Excerpted data:
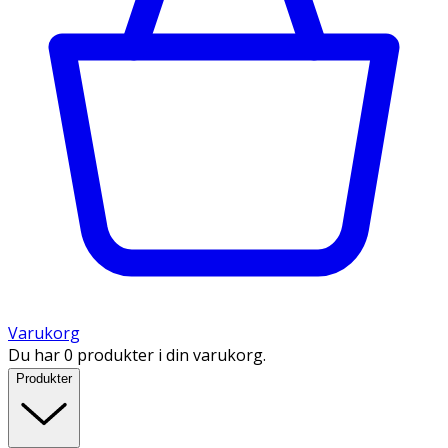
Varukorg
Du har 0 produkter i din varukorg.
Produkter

--

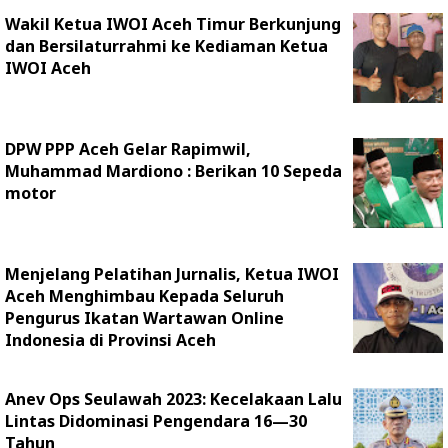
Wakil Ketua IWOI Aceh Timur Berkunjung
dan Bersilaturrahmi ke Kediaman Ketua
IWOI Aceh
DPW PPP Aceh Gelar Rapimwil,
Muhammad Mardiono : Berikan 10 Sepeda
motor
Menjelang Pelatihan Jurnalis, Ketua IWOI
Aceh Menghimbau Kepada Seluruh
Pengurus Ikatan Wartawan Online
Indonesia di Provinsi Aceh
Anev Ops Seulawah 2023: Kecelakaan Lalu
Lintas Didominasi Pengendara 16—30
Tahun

Work order: Each line in the data that holds the string "IWOI" needs to be copied.

Problem solution:
Wakil Ketua IWOI Aceh Timur Berkunjung
IWOI Aceh
Menjelang Pelatihan Jurnalis, Ketua IWOI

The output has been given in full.